(Stored items)
- - - - - - -

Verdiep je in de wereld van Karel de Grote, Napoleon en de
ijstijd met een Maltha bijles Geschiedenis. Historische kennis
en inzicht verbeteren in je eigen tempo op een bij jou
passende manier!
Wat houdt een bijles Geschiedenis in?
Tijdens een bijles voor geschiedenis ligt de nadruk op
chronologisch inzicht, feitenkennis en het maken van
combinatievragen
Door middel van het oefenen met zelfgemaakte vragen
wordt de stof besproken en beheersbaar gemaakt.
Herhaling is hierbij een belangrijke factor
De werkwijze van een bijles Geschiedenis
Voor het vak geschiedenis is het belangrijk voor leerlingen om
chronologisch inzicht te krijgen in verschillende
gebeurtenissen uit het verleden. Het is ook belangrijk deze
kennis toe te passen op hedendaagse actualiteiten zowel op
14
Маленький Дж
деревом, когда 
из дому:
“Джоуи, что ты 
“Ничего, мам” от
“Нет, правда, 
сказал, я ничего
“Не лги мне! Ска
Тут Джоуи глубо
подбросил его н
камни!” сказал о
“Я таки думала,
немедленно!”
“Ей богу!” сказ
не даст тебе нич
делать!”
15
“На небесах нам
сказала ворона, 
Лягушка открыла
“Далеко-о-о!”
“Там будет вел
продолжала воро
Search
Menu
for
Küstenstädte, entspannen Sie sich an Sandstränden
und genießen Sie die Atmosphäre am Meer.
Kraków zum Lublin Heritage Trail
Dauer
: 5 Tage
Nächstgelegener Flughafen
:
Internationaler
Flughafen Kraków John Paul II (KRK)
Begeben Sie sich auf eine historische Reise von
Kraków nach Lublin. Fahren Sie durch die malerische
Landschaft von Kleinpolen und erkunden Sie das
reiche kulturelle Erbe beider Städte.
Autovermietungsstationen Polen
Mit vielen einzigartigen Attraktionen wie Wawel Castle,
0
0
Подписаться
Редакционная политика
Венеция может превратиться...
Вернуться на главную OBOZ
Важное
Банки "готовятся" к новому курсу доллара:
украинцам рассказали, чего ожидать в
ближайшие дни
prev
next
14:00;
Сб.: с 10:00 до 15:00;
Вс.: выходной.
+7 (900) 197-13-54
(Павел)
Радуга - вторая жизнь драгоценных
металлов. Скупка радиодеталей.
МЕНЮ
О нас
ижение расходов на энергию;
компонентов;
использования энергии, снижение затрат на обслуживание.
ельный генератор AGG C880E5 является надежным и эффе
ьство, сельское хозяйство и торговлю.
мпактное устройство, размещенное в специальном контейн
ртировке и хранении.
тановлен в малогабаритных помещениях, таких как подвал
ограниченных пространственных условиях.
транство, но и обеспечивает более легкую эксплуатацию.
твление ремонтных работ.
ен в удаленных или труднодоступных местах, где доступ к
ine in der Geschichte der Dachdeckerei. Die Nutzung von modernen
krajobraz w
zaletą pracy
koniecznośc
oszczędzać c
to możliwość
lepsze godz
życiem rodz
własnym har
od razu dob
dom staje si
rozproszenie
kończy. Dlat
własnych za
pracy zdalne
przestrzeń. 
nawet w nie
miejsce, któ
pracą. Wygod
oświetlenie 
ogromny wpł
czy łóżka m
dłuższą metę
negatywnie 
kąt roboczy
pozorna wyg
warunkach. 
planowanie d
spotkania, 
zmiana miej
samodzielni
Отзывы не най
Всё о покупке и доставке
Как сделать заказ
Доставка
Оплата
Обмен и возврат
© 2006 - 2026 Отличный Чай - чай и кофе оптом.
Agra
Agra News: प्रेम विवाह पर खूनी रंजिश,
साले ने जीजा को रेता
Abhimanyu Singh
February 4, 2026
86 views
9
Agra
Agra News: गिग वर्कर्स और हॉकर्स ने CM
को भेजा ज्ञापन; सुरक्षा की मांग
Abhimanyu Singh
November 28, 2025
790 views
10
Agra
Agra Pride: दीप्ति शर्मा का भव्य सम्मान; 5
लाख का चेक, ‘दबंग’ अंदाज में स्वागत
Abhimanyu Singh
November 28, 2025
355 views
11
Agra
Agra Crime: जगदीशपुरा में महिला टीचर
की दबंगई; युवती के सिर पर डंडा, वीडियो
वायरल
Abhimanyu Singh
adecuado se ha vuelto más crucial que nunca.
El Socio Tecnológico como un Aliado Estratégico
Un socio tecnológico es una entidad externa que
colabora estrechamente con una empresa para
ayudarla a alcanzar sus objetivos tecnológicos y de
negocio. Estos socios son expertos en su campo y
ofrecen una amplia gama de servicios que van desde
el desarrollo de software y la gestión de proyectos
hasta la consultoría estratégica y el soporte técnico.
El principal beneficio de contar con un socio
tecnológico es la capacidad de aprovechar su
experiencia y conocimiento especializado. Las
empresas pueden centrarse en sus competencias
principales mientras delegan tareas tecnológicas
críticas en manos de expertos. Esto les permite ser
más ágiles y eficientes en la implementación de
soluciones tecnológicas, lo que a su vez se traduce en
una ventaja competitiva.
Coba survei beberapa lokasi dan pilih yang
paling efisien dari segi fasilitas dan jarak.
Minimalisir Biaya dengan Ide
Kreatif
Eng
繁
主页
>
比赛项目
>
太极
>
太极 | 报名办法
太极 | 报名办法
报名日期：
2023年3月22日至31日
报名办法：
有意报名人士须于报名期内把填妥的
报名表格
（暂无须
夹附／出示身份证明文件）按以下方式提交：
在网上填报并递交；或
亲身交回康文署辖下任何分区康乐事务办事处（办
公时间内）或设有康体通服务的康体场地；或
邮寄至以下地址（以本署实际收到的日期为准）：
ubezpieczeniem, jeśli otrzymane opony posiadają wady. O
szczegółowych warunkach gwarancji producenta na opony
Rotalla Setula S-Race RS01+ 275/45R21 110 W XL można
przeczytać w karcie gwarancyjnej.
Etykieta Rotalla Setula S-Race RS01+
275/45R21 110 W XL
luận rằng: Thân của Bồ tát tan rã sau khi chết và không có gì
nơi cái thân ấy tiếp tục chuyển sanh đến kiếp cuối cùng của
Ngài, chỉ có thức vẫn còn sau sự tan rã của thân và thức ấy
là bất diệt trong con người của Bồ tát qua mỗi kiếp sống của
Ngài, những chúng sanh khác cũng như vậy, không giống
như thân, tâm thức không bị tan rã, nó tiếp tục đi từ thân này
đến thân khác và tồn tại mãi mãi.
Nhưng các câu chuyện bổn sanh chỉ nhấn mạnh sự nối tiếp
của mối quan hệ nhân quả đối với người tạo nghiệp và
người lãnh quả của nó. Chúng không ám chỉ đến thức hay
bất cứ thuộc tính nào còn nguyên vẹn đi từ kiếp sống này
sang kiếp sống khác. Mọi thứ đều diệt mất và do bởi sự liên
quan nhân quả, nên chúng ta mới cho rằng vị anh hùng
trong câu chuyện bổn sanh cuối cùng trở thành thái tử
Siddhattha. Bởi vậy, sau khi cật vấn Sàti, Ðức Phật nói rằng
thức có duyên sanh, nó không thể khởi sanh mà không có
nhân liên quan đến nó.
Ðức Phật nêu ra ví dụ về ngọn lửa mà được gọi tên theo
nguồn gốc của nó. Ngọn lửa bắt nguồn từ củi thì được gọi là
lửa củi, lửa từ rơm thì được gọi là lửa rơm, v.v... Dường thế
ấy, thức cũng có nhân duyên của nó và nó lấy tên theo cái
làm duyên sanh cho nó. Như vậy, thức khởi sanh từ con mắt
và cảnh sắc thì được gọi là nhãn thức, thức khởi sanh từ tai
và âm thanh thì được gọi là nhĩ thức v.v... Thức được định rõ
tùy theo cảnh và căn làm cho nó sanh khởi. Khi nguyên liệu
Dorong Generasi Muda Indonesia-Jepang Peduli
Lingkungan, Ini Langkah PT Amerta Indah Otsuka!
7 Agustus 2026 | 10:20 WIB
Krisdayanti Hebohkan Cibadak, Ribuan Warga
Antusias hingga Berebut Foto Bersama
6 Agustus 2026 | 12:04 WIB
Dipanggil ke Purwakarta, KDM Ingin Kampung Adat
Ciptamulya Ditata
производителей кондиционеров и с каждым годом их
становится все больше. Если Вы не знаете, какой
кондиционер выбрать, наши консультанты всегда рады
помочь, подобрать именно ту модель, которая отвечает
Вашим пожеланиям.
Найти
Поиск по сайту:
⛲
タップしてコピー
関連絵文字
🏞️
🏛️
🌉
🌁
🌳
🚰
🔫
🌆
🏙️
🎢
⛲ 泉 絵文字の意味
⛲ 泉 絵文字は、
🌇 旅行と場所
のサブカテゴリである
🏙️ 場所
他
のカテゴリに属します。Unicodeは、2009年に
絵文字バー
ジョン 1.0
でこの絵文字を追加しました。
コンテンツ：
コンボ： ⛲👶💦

- - - - - - -

### Task objective:
Write out exactly the lines above from the line with "ограниченных пространственных условиях." through the line with "ogromny wpł", both of them included, and leave out all other lines.

### Output for this task:
ограниченных пространственных условиях.
транство, но и обеспечивает более легкую эксплуатацию.
твление ремонтных работ.
ен в удаленных или труднодоступных местах, где доступ к
ine in der Geschichte der Dachdeckerei. Die Nutzung von modernen
krajobraz w
zaletą pracy
koniecznośc
oszczędzać c
to możliwość
lepsze godz
życiem rodz
własnym har
od razu dob
dom staje si
rozproszenie
kończy. Dlat
własnych za
pracy zdalne
przestrzeń. 
nawet w nie
miejsce, któ
pracą. Wygod
oświetlenie 
ogromny wpł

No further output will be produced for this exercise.